Study omitted sensor information
Godfrey investigated the six open issues identified in the 2002 MIT inquiry, which included concerns about the omission of critical information regarding the sensors used in the missile defense system, as well as alleged improper manipulation of flight data. None of the allegations of research misconduct were substantiated “by a preponderance of evidence” as is necessary based on the definition of research misconduct provided by the Office of Science and Technology Policy.
Regarding the sensors in particular, information about inconsistencies in calibration of the sensors was left out of the POET Study. Godfrey stated, in the DoD report, that “Omitting a discussion of such critical information in a scientific journal article might have constituted research misconduct. However, this was not a scientific journal article, and the two LL members of the POET team responded that the classified POET report was meant only for about 10 people, that the sensor problems were known to those involved in IFT-1A, and that the sensor produced adequate data anyways for at least 17 seconds, all of which were true.”
“Nonetheless, this investigation concludes that sensor performance was so important that it should have been discussed in the report,” the report continues. “This omission does not, however, rise to the level of research misconduct, due to the extenuating circumstances just described.”
Recommendations for MIT
Godfrey specifically criticized MIT’s handling of the 2002 preliminary inquiry of the allegations.
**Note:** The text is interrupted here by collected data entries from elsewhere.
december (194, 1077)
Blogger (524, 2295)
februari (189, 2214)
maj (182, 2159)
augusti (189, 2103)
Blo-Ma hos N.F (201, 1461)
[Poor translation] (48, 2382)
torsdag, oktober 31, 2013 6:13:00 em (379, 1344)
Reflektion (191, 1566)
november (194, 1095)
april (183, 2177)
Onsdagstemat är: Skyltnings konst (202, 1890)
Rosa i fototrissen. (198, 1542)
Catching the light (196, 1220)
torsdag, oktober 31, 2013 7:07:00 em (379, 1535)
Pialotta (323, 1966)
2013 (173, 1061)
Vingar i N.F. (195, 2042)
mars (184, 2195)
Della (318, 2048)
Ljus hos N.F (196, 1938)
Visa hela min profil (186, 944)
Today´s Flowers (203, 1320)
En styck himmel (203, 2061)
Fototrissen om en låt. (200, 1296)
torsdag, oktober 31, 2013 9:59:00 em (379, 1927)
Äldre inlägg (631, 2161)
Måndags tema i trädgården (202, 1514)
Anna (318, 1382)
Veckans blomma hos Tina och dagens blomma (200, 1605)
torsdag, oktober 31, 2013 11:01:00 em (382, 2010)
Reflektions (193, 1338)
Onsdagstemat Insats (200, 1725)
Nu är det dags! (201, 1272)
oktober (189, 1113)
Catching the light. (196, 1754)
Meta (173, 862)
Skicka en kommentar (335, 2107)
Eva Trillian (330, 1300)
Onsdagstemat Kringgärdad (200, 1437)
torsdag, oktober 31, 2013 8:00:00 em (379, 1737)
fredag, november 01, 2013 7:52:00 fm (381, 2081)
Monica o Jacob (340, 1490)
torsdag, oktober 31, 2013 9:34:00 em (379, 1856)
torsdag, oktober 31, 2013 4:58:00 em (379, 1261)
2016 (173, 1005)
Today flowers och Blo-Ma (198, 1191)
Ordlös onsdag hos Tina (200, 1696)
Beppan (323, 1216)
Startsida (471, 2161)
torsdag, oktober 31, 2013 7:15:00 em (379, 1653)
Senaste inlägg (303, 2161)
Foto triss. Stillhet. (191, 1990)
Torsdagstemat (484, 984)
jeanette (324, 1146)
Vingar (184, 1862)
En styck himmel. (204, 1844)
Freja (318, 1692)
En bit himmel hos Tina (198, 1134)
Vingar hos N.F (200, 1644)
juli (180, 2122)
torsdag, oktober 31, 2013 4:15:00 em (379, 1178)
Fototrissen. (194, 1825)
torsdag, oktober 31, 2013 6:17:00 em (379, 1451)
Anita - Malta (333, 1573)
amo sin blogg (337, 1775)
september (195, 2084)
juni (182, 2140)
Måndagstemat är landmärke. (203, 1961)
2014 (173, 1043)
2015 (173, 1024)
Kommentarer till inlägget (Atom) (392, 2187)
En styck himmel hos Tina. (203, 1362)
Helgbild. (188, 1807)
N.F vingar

The report states that the inquiry began without “clearly written allegations” and that the confidentiality of the process was compromised as “copies of a draft version of the Inquiry Report were not controlled adequately.” “Some information found its way into newspapers,” the report states. “Apparently, this violation of federal and MIT policy was not investigated.”
The DoD report also states that MIT failed to follow its own policy and did not include a summary of the rebuttal offered to MIT management by the alleged offenders, Meins and Tsai, in the inquiry report. According to the DoD report, Crawley, who led the inquiry, said that he was not aware of the rebuttal.
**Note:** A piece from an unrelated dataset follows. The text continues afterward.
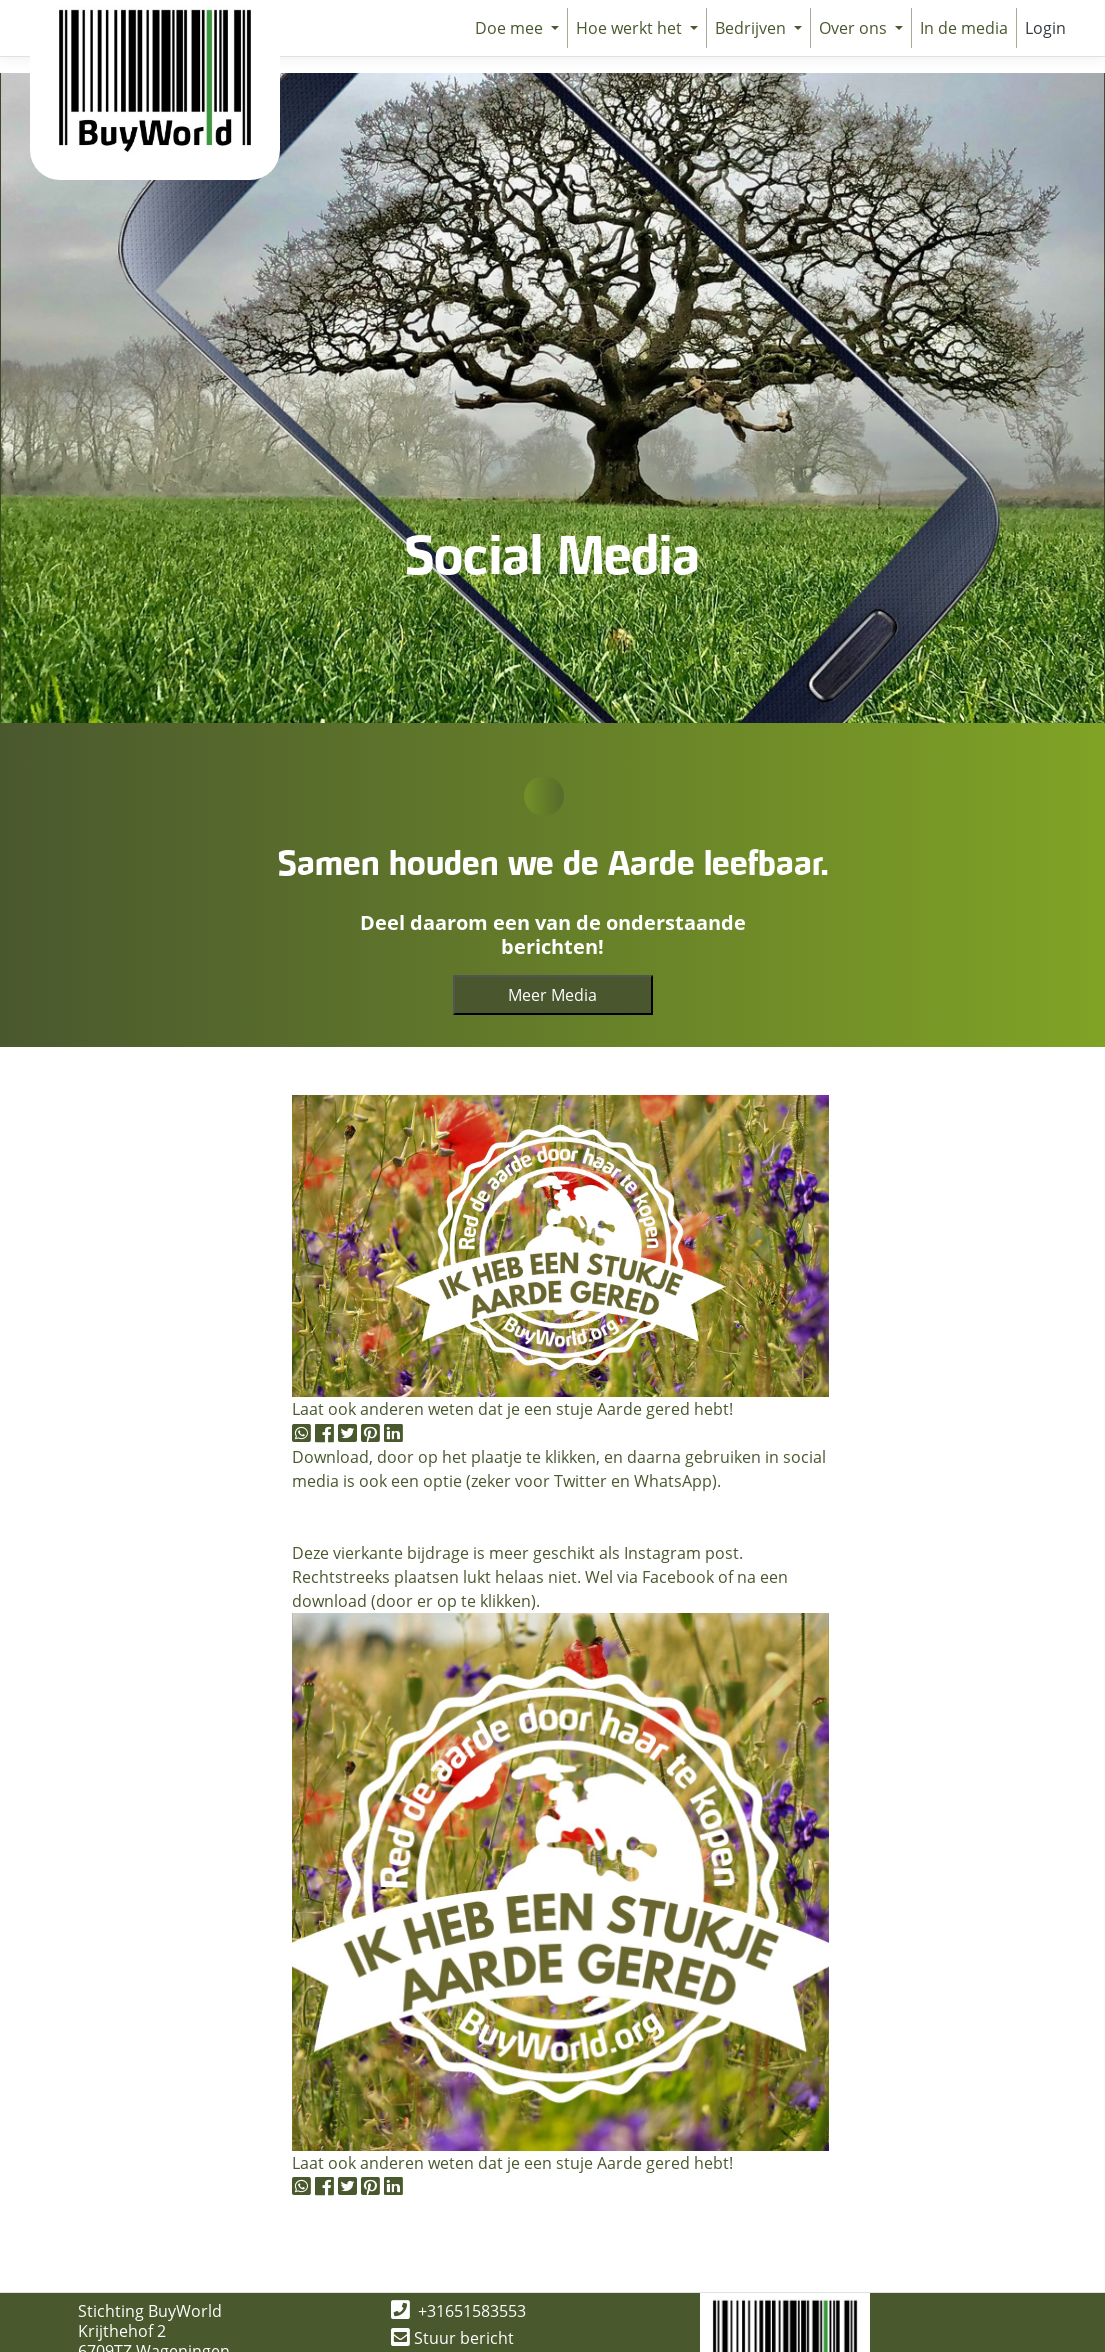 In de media (964, 28)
Canizares pointed out that most of the recommendations made in the DoD report are similar to the recommendations made by an ad hoc committee he led last year that looked into factors that complicated the resolution and investigation into the allegations. (The report is available at http://mit.edu/provost/letter-5-19-06.html.)
Canizares said that he decided to wait on the DoD report before discussing and possibly implementing the recommendations of the ad hoc committee. “It is definitely our intention to take a look at those,” Canizares said. “We are beginning to look at how to do that.” He said he hopes for expediency.